THE BLADE/DAVE ZAPOTOSKY Enlarge | Buy This Photo
More investment may be coming to the Toledo area from China, according to Gov. John Kasich.
While speaking about his administration's economic development initiatives in Perrysburg Tuesday, Governor Kasich disclosed an effort by Chinese investors to develop a pharmaceutical business in the Toledo area.
He referred to a Chinese economic delegation sitting with Toledo Mayor Mike Bell for the luncheon meeting of the Northwest Ohio Regional Economic Development Association at the Holiday Inn French Quarter in Perrysburg.
"The mayor just had me meet with a group of Chinese who are thinking about bringing some sort of a pharmaceutical firm. My answer to them is 'Tell us what you need, you need workers' training, we'll get 'em trained. You need land, we'll find you land. You need a little economic help, we'll take a hard look at it,' " Mr. Kasich said.

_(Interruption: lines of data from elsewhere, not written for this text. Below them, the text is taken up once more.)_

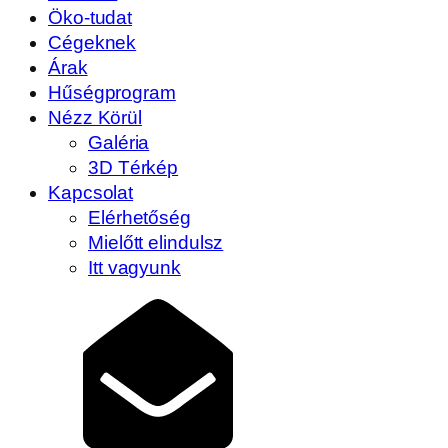
Öko-tudat
Cégeknek
Árak
Hűségprogram
Nézz Körül
Galéria
3D Térkép
Kapcsolat
Elérhetőség
Mielőtt elindulsz
Itt vagyunk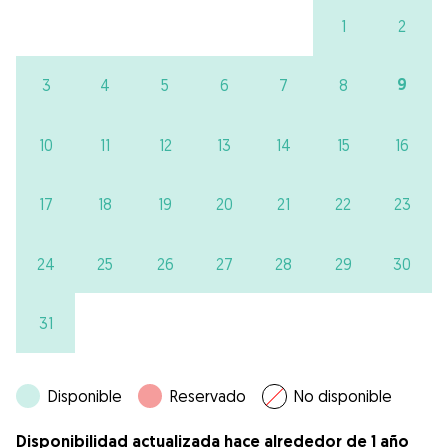
1
2
9
3
4
5
6
7
8
10
11
12
13
14
15
16
17
18
19
20
21
22
23
24
25
26
27
28
29
30
31
Disponible
Reservado
No disponible
Disponibilidad actualizada hace alrededor de 1 año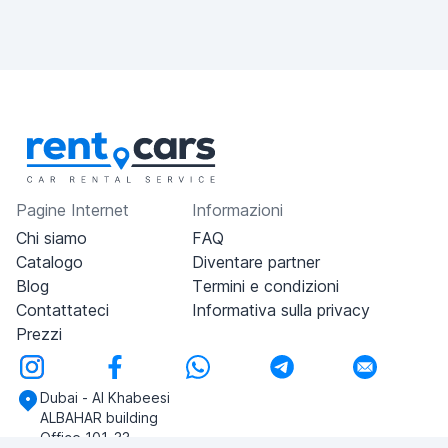
Pagine Internet
Informazioni
Chi siamo
FAQ
Catalogo
Diventare partner
Blog
Termini e condizioni
Contattateci
Informativa sulla privacy
Prezzi
Dubai - Al Khabeesi
ALBAHAR building
Office 101-33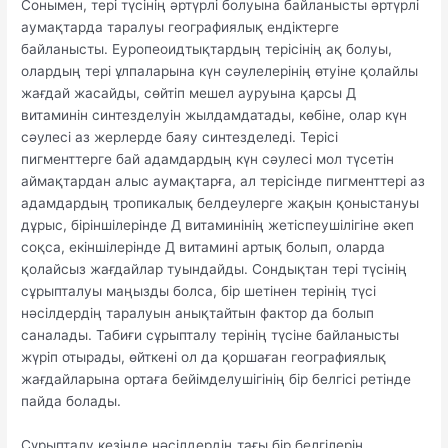
Сонымен, тері түсінің әртүрлі болуына байланысты әртүрлі
аумақтарда таралуы географиялық ендіктерге
байланысты. Еуропеоидтықтардың терісінің ақ болуы,
олардың тері ұлпаларына күн сәулелерінің өтуіне қолайлы
жағдай жасайды, сөйтіп мешел ауруына қарсы Д
витаминін синтезделуін жылдамдатады, көбіне, олар күн
сәулесі аз жерлерде баяу синтезделеді. Терісі
пигменттерге бай адамдардың күн сәулесі мол түсетін
аймақтардан алыс аумақтарға, ал терісінде пигменттері аз
адамдардың тропикалық белдеулерге жақын қоныстануы
дұрыс, біріншілерінде Д витаминінің жетіспеушілігіне әкеп
соқса, екіншілерінде Д витамині артық болып, оларда
қолайсыз жағдайлар туындайды. Сондықтан тері түсінің
сұрыпталуы маңызды болса, бір шетінен терінің түсі
нәсілдердің таралуын анықтайтын фактор да болып
саналады. Табиғи сұрыпталу терінің түсіне байланысты
жүріп отырады, өйткені ол да қоршаған географиялық
жағдайларына ортаға бейімделушігінің бір белгісі ретінде
пайда болады.
Сұрыпталу кезінде нәсілдердің тағы бір белгілерін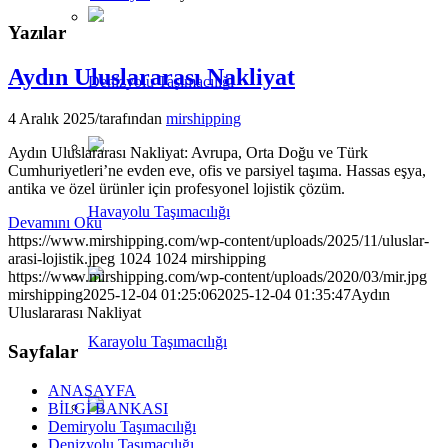
Yazılar
Aydın Uluslararası Nakliyat
Denizyolu Taşımacılığı
4 Aralık 2025
/
tarafından
mirshipping
Aydın Uluslararası Nakliyat: Avrupa, Orta Doğu ve Türk
Cumhuriyetleri’ne evden eve, ofis ve parsiyel taşıma. Hassas eşya,
antika ve özel ürünler için profesyonel lojistik çözüm.
Havayolu Taşımacılığı
Devamını Oku
https://www.mirshipping.com/wp-content/uploads/2025/11/uluslar-
arasi-lojistik.jpeg
1024
1024
mirshipping
https://www.mirshipping.com/wp-content/uploads/2020/03/mir.jpg
mirshipping
2025-12-04 01:25:06
2025-12-04 01:35:47
Aydın
Uluslararası Nakliyat
Karayolu Taşımacılığı
Sayfalar
ANASAYFA
BİLGİ BANKASI
Demiryolu Taşımacılığı
Denizyolu Taşımacılığı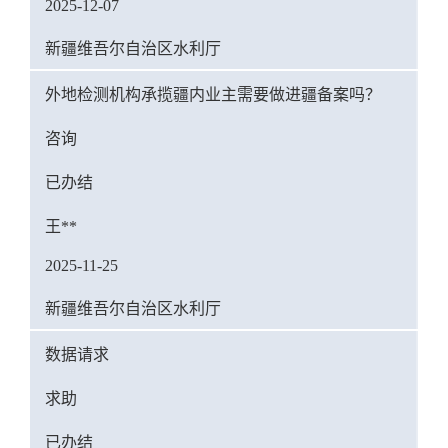
2025-12-07
新疆维吾尔自治区水利厅
外地检测机构承揽疆内业主需要做进疆备案吗？
咨询
已办结
王**
2025-11-25
新疆维吾尔自治区水利厅
数据请求
求助
已办结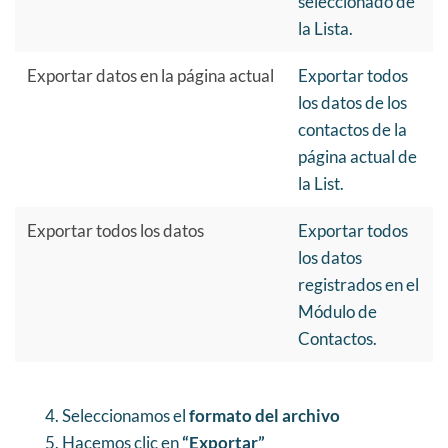
seleccionado de
la Lista.
Exportar datos en la página actual
Exportar todos
los datos de los
contactos de la
página actual de
la List.
Exportar todos los datos
Exportar todos
los datos
registrados en el
Módulo de
Contactos.
4. Seleccionamos el
formato del archivo
5. Hacemos clic en
“Exportar”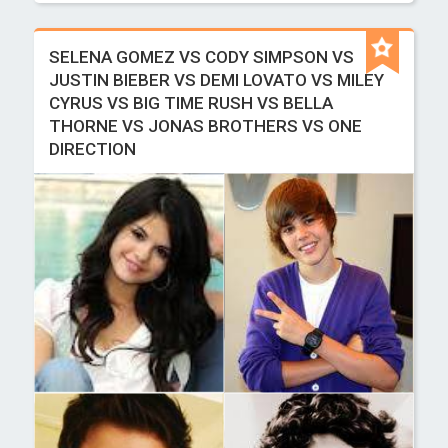
SELENA GOMEZ VS CODY SIMPSON VS
JUSTIN BIEBER VS DEMI LOVATO VS MILEY
CYRUS VS BIG TIME RUSH VS BELLA
THORNE VS JONAS BROTHERS VS ONE
DIRECTION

About 250 people attended the luncheon. The governor's speech included changes he has proposed during his four months on the job that he says are needed to reinvigorate Ohio's economy.
Mayor Bell sat with four men from China who were guests of the Rudolph/Libbe Corp. construction firm. The mayor provided no details of the investors' plans, saying they were conducting their business on the private side and would not need city government involvement.
Phil Rudolph, a vice president of new business for Rudolph/Libbe, said the Chinese delegation has been in the area since the end of last week. Their local contact is Scott Prephan. Mr. Prephan is the Perrysburg developer who introduced Mayor Bell to two other Chinese investors who bought The Docks restaurant complex from the city for $2.1 million and made an offer for the city-owned Marina District, which they later withdrew. Mr. Prephan did not return calls seeking comment.
Mr. Bell is planning a trip to China where he hopes to revive interest in the Marina District by the Chinese investors, who call themselves Dashing Pacific Group.
They withdrew their $3.8 million offer for the 69-acre parcel after some on City Council tried to require the use of union contractors in future site development.
"That is my objective, to see if I can rescue this deal. I'll do everything I can, whatever it takes to bring that back here," Mr. Bell said.
During his speech, Mr. Kasich advocated for his proposal to lease the Ohio Turnpike, saying the deal would net about $2.5 billion, of which $1 billion would go toward infrastructure.
He said such infrastructure projects could include dredging the Toledo harbor and widening I-75.
Among suggested uses for the remaining $1.5 billion include setting up a revolving loan fund for college tuition, with the condition that recipients remain in Ohio.
The governor didn't mention the terms of a proposed deal, but he has talked about 75 years, the same length of time for which Indiana leased its 157-mile toll road to a Spanish-Australian firm for $3.8 billion.
Part of the $3 billion payment for a long-term lease of Ohio's 241-mile toll road would be needed to pay off about $589 million in bonds.
In a follow-up news conference, Mr. Kasich said the issues of maintenance and tolls would be detailed in a contract.
"We just wouldn't go slapping this thing through. We want to meet with people up here and have you tell us what you're concerned about," Mr. Kasich said.
Mr. Kasich took a question from a retired teacher, Marti Bair of Perrysburg, who said budget cuts will hurt early intervention programs that help children with special needs.
"Good teachers are being cut. It truly affects the whole economy of the area," she said.
The governor said Ohio public school funding is too heavily weighted in administration and not enough in the classroom.
He said Senate Bill 5, which restricts the collective bargaining rights of teachers and other public employees, would give school districts more control over resources.
He also said he wants to expand the availability of vouchers and charter schools.